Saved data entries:
*** Begin section ***

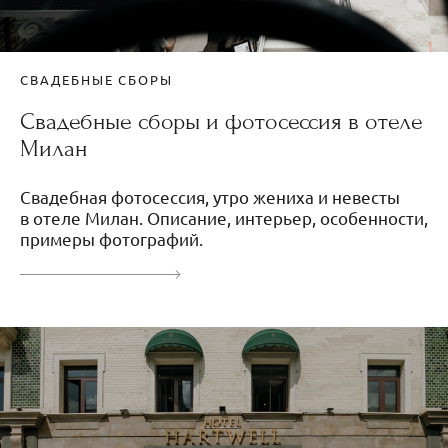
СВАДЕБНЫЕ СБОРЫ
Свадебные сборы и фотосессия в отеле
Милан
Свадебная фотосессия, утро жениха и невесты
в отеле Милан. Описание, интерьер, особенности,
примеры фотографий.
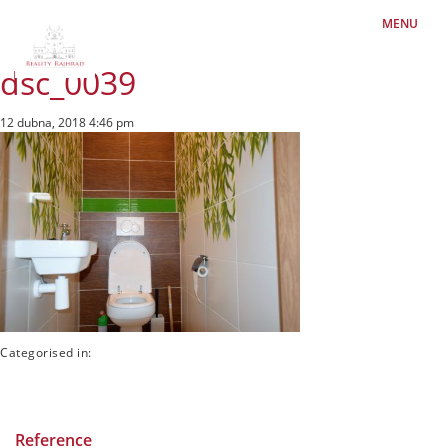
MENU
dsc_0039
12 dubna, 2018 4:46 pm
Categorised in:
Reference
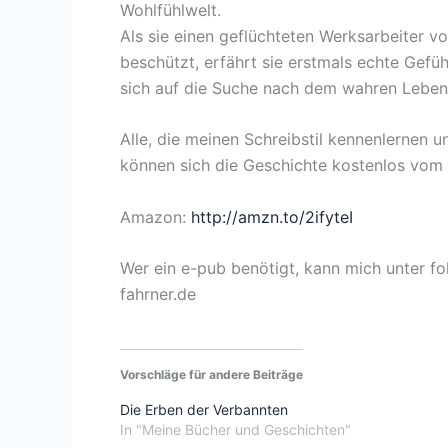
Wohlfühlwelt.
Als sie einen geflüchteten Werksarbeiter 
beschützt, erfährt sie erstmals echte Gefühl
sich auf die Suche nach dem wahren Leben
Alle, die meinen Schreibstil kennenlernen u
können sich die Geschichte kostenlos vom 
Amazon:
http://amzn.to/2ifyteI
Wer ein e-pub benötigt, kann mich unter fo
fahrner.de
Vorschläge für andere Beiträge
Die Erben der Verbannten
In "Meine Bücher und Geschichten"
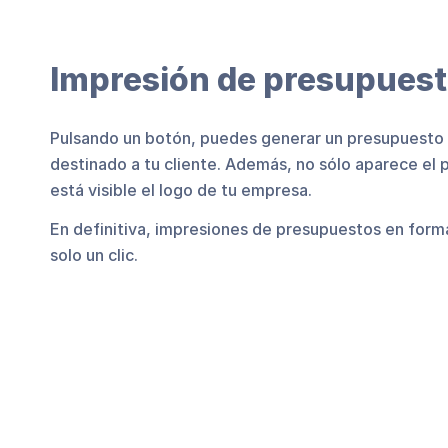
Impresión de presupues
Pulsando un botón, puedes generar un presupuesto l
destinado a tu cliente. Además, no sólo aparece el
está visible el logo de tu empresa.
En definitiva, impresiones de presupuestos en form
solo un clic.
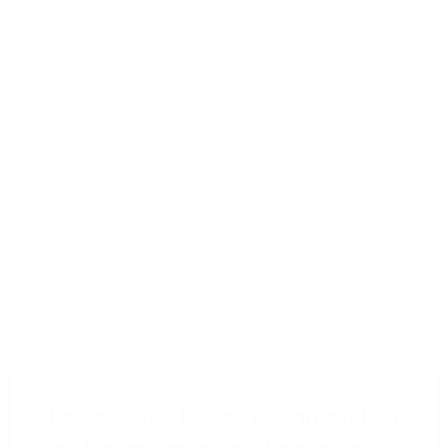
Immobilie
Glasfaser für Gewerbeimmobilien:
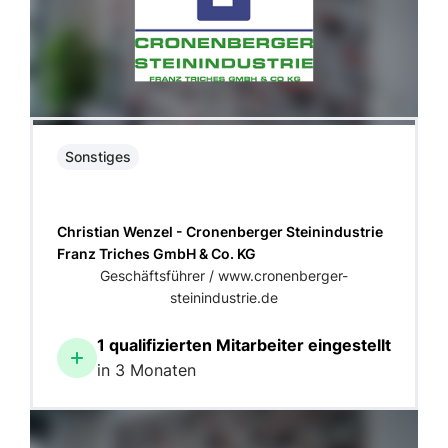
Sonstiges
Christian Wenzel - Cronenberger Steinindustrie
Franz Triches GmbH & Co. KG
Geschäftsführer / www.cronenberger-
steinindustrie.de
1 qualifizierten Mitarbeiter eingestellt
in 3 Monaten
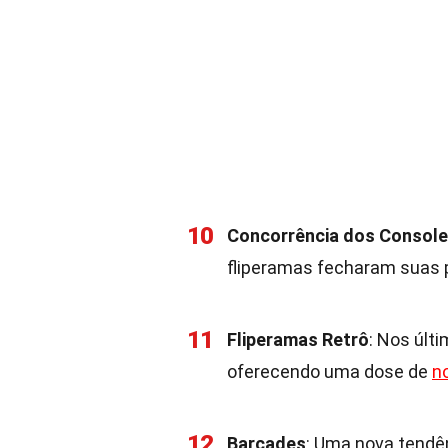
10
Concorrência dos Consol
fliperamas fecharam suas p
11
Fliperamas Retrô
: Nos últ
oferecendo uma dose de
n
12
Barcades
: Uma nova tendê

*** End section ***

TO DO: Without altering anything, output all the lines above but none of the images.

RESULT:
СВАДЕБНЫЕ СБОРЫ
Свадебные сборы и фотосессия в отеле
Милан
Свадебная фотосессия, утро жениха и невесты
в отеле Милан. Описание, интерьер, особенности,
примеры фотографий.
MENU
dsc_0039
12 dubna, 2018 4:46 pm
Categorised in:
Reference
Wohlfühlwelt.
Als sie einen geflüchteten Werksarbeiter 
beschützt, erfährt sie erstmals echte Gefühl
sich auf die Suche nach dem wahren Leben
Alle, die meinen Schreibstil kennenlernen u
können sich die Geschichte kostenlos vom 
Amazon:
http://amzn.to/2ifyteI
Wer ein e-pub benötigt, kann mich unter fo
fahrner.de
Vorschläge für andere Beiträge
Die Erben der Verbannten
In "Meine Bücher und Geschichten"
Impresión de presupues
Pulsando un botón, puedes generar un presupuesto l
destinado a tu cliente. Además, no sólo aparece el
está visible el logo de tu empresa.
En definitiva, impresiones de presupuestos en form
solo un clic.
Immobilie
Glasfaser für Gewerbeimmobilien:
Sonstiges
Christian Wenzel - Cronenberger Steinindustrie
Franz Triches GmbH & Co. KG
Geschäftsführer / www.cronenberger-
steinindustrie.de
1 qualifizierten Mitarbeiter eingestellt
in 3 Monaten
10
Concorrência dos Consol
fliperamas fecharam suas p
11
Fliperamas Retrô
: Nos últ
oferecendo uma dose de
n
12
Barcades
: Uma nova tendê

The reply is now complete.